In summary, the IRM indicates that an examiner could consider defenses to the Section 6662 penalty in determining whether a taxpayer should be liable for a non-willful penalty. Internal Revenue Code (IRC) Section 6662 imposes a 20 percent accuracy related penalty to an underpayment of tax due to negligence, while IRC Section 6664(c) states that no penalty shall be imposed if it is shown that there was a reasonable cause for such underpayment. Therefore, if a taxpayer can show reasonable cause, the Section 6662 penalty will not be imposed. The reasonable cause exception in a Section 6662 penalty has been generally interpreted to mean the exercise of ordinary business care and prudence.9 When an individual exercises ordinary business care and prudence, the individual will not be liable for the Section 6662 penalty where the understatement results from a mistake of law or fact in good faith and on reasonable grounds.10 In our example, the taxpayer exercised ordinary business care and prudence by retaining the services of a certified public accountant to prepare his tax returns. As a result of the tax return preparer’s neglect, the taxpayer omitted his foreign financial account from an FBAR.
Since the taxpayer in our example exercised ordinary business care and prudence by retaining the services of a CPA and through disclosing his foreign financial account to his tax return preparer, this taxpayer should survive an IRS audit without the assessment of a non-willful penalty or for that matter, the assessment of any offshore penalties. Despite the IRS’s dire warnings, the taxpayer in our example is far better off making a disclosure outside the 2012 OVDP instead of agreeing to a penalty structure under that program.
There are many other examples in which it may be advantageous for noncompliant taxpayers to make a disclosure to the IRS outside of a targeted offshore voluntary disclosure program. Take for example a taxpayer that failed to disclose a foreign financial account on an FBAR because of poor English skills or a taxpayer who was too ill to timely file FBAR informational returns to disclose an interest in a foreign financial account. In these cases, instead of entering into an OVDP, these taxpayers may (by filing amended tax returns and late filing FBARs) potentially make a qualifying voluntary disclosure with the IRS outside of the targeted offshore voluntary disclosure program. Certainly, taxpayers that innocently or mistakenly failed to timely disclose a foreign financial account could enter into an OVDP to buy “peace” and avoid the hassle of a tax audit.
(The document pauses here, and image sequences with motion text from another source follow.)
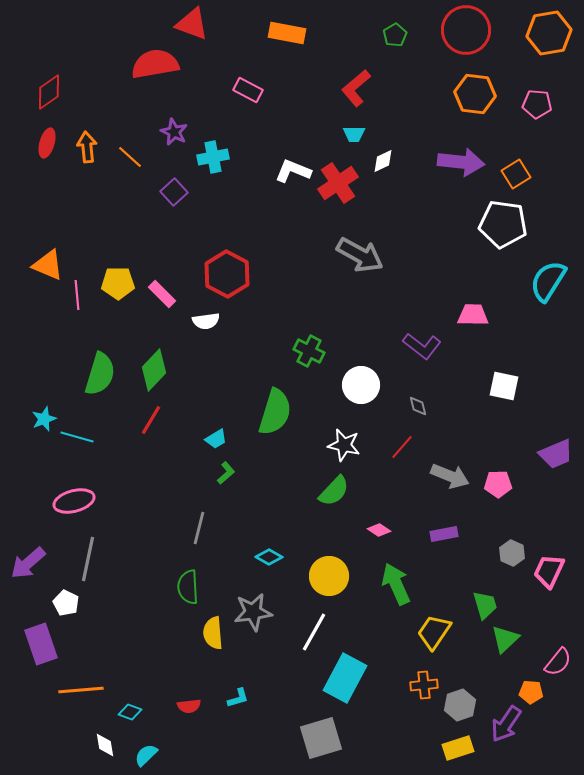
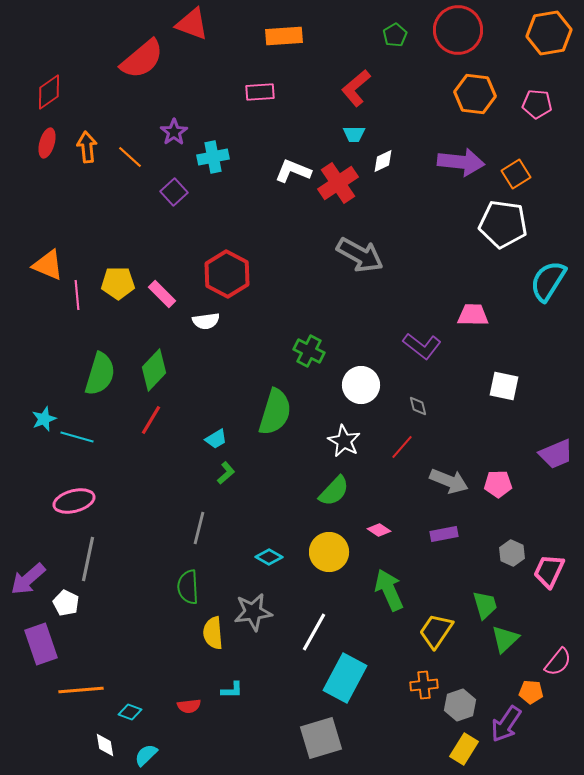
red circle at (466, 30): moved 8 px left
orange rectangle at (287, 33): moved 3 px left, 3 px down; rotated 15 degrees counterclockwise
red semicircle at (155, 64): moved 13 px left, 5 px up; rotated 150 degrees clockwise
pink rectangle at (248, 90): moved 12 px right, 2 px down; rotated 32 degrees counterclockwise
purple star at (174, 132): rotated 12 degrees clockwise
white star at (344, 445): moved 4 px up; rotated 16 degrees clockwise
gray arrow at (450, 476): moved 1 px left, 5 px down
purple arrow at (28, 563): moved 16 px down
yellow circle at (329, 576): moved 24 px up
green arrow at (396, 584): moved 7 px left, 6 px down
yellow trapezoid at (434, 632): moved 2 px right, 1 px up
cyan L-shape at (238, 698): moved 6 px left, 8 px up; rotated 15 degrees clockwise
yellow rectangle at (458, 748): moved 6 px right, 1 px down; rotated 40 degrees counterclockwise
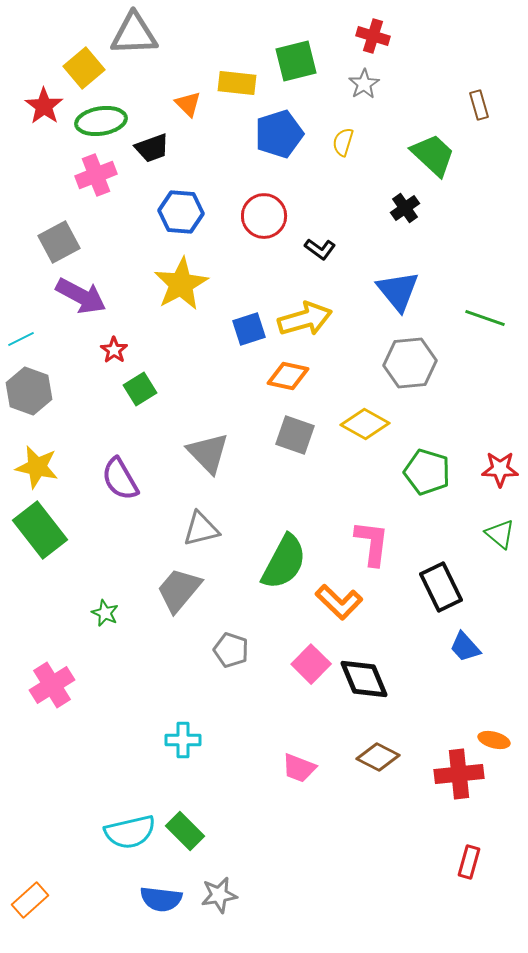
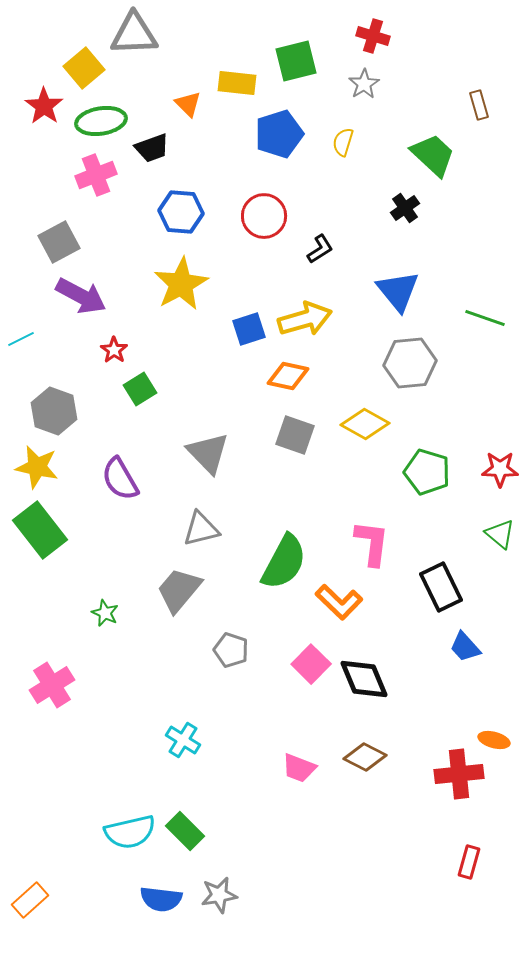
black L-shape at (320, 249): rotated 68 degrees counterclockwise
gray hexagon at (29, 391): moved 25 px right, 20 px down
cyan cross at (183, 740): rotated 32 degrees clockwise
brown diamond at (378, 757): moved 13 px left
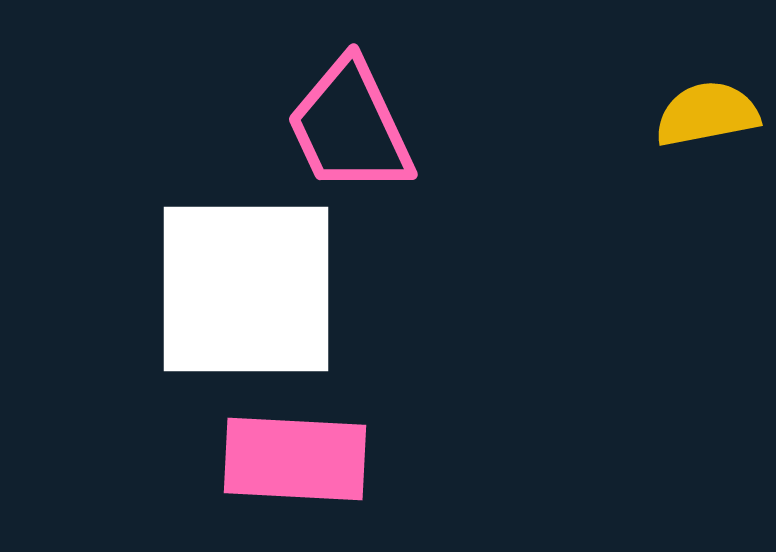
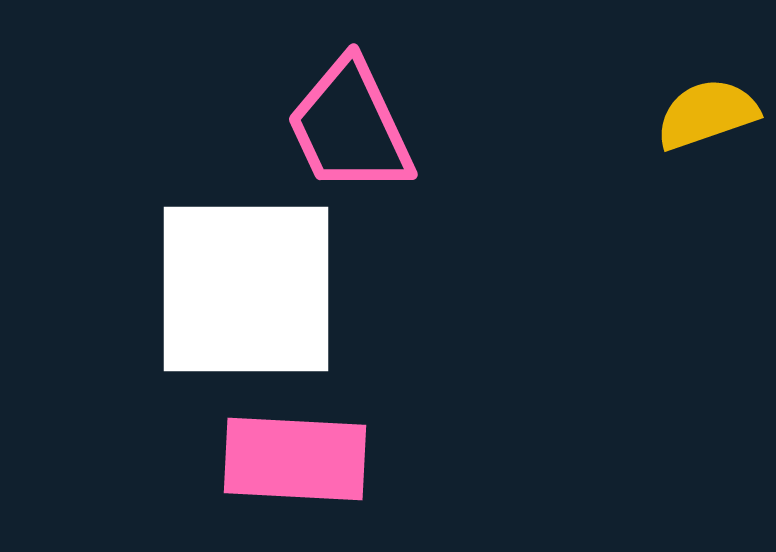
yellow semicircle: rotated 8 degrees counterclockwise
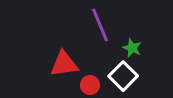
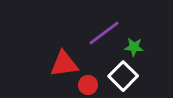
purple line: moved 4 px right, 8 px down; rotated 76 degrees clockwise
green star: moved 2 px right, 1 px up; rotated 18 degrees counterclockwise
red circle: moved 2 px left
But taxpayers who innocently or mistakenly failed to disclose a foreign financial account should not feel compelled to enter into OVDP out of an irrational fear of criminal prosecution or the assessment of massive civil penalties.
But where does this leave the taxpayer that innocently or mistakenly failed to disclose a foreign financial account and paid a penalty associated with an offshore voluntary disclosure program? Part three of this series continues by examining the process of obtaining an OVDP penalty refund prior to starting litigation. However, as will be discussed in the conclusion of this series, the possibility of tax litigation is severely limited by the closing agreement executed by each participant of an offshore voluntary disclosure program.
- The IRS provides an exception to taxpayers that paid tax on all taxable income for prior years but did not file FBARs. In these situations, the taxpayer will not be assessed a penalty as long as the delinquent FBAR is filed and a statement is attached explaining why the FBAR was filed late. See IRS 2011 FAQ, note 17.
- See Id. at note 4, 5, and 6.
- See Id. at note 16.
- United States v. Pomponio, 429 U.S. 10 (1976).
- 31 U.S.C. Section 5321(a)(5)(C)(i).
- Cheek v. United States, 498 U.S. 192, 201 (1991).
- 31 U.S.C. Section 5321(B)(i).
- IRM 188.8.131.52.3.1 (07-01-2008).
- United States v. Boyle, 269 U.S. 241, 246 (1985).
- Scott v. Commissioner, 1 T.C. 654 (1974).